Second, as God well knew, since man in his sinful estate is not able, on his own merit, to keep the commandments (“by works of law no flesh shall be justified before him; for by law [is] knowledge of sin” - Romans 3:20), the law came in to illustrate the sinfulness of man - “So that the law indeed [is] holy, and the commandment holy, and just, and good.  Did then that which is good become death to me? Far be the thought. But sin, that it might appear sin, working death to me by that which is good in order that sin by the commandment might become exceeding sinful.  For we know that the law is spiritual: but I am fleshly, sold under sin” - Romans 7:13 - 14.

In this way the law was given to Moses as a testimony as to practical righteousness in relation to all men - then and now.  Of course, sin was in the world (and, by sin, death) before the law was actually given - the proper definition in scripture of “sin” is this:  “sin is lawlessness” (1 John 3:4).  This is to say that sin involves independency from the moral perfection of God’s authority and rights over man.  The law never saved the Israelite nor any other man - it could not since the law could not be kept in perfection and in its entirety (“For whoever shall keep the whole law and shall offend in one [point], he has come under the guilt of [breaking] all.  For he who said, Thou shalt not commit adultery, said also, Thou shalt not kill. Now if thou dost not commit adultery, but killest, thou art become transgressor of [the] law” - James 2:10 - 11).  Only the Lord Jesus fulfilled the law as is seen in Matthew 5 - “think not that I am come to make void the law or the prophets; I am not come to make void, but to fulfill.”

God has always saved men, therefore, on the basis of their understanding of and faith in Him.  This has never changed.  It is remarkable to read the Psalms and the prophets in the Old Testament and see these expressions of understanding and faith.  Abel, as mentioned, offered of the flock - he understood that it was a substitution for his own death as a sinner.  Cain, on the other hand, brought of the fruit of the ground.  God had not only cursed the ground on man’s account as fallen from grace (Genesis 3:17); but, there was death involved and the scripture is clear - “without blood-shedding there is no remission” (Hebrews 9:22).

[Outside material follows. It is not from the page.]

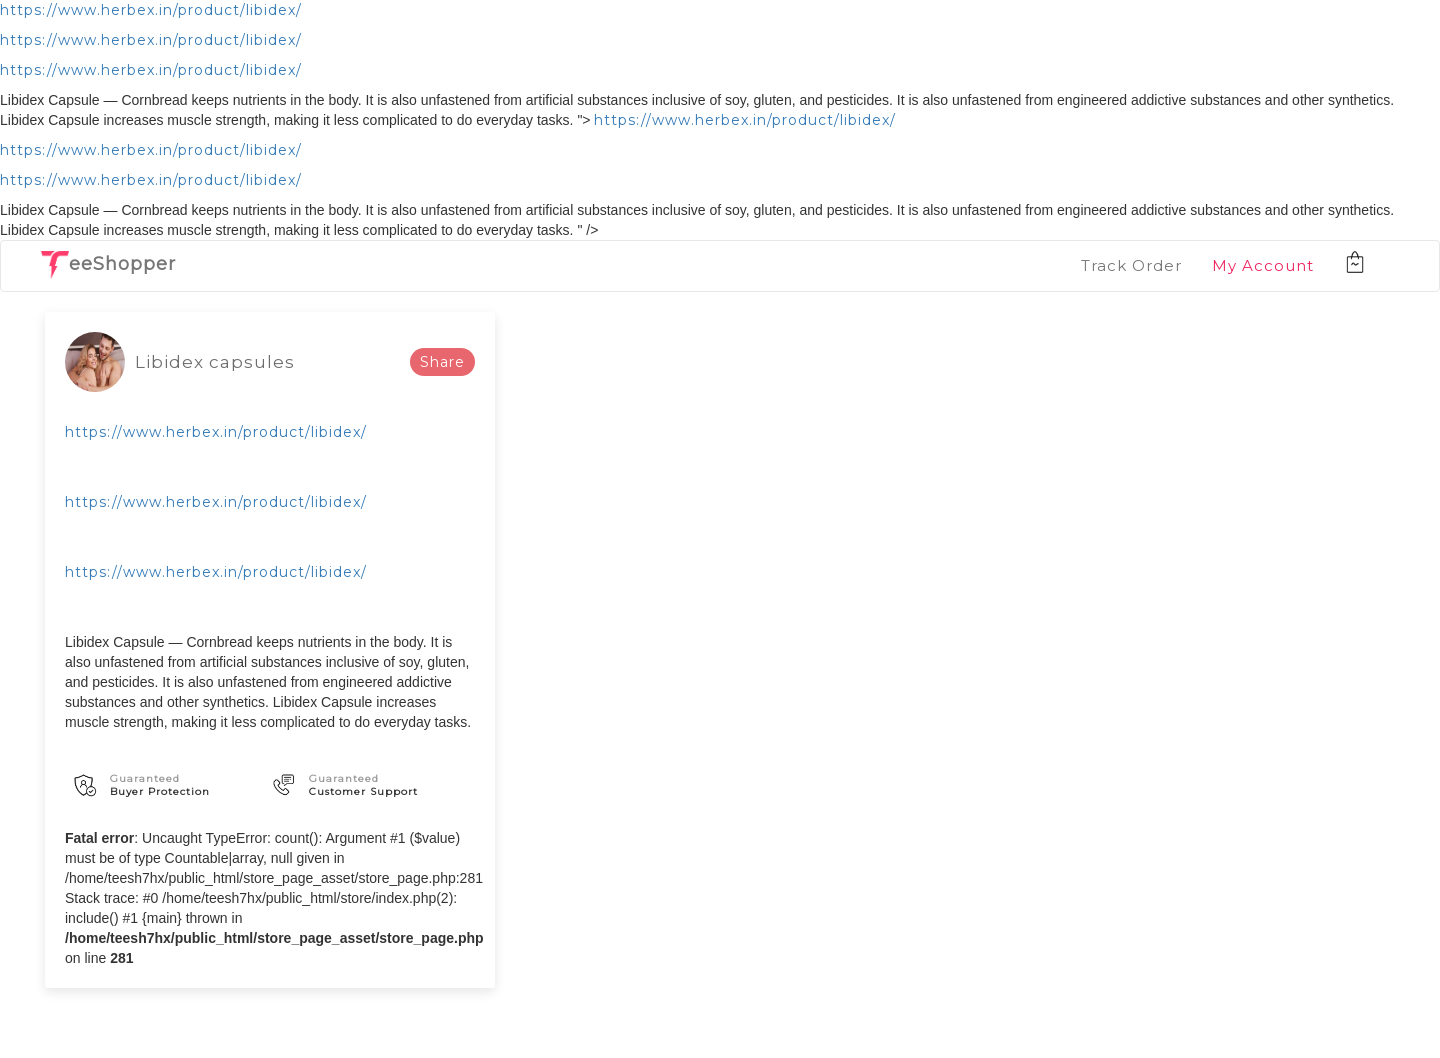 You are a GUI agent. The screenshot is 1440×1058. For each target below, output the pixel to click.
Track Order (1131, 265)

It is said of Abraham in Genesis 15 that the Lord “led him out, and said, Look now toward the heavens, and number the stars, if thou be able to number them. And he said to him, So shall thy seed be!  And he believed Jehovah; and he reckoned it to him [as] righteousness” - in Romans 4:11 he is called “the father of all them that believe.”  All these illustrations of faith are emphasized to help in the understanding that God is unchanging - He has been saving men through faith from the very beginning and is continuing to save them in the same way - by faith - in this present time.  There has never been any difference in this as shown in Romans 3, “for there is no difference; for all have sinned, and come short of the glory of God.”

Much else could be said, but it is trusted that these words will help - at least in the general understanding - to make apparent that God is indeed the Same - our unchanging God.  Otherwise, the nature of God might be open to speculation - which is to say, that there could be something impermanent or untrustworthy in His nature.  But, this is patently not so - He is our One Unchanging God.  Amen.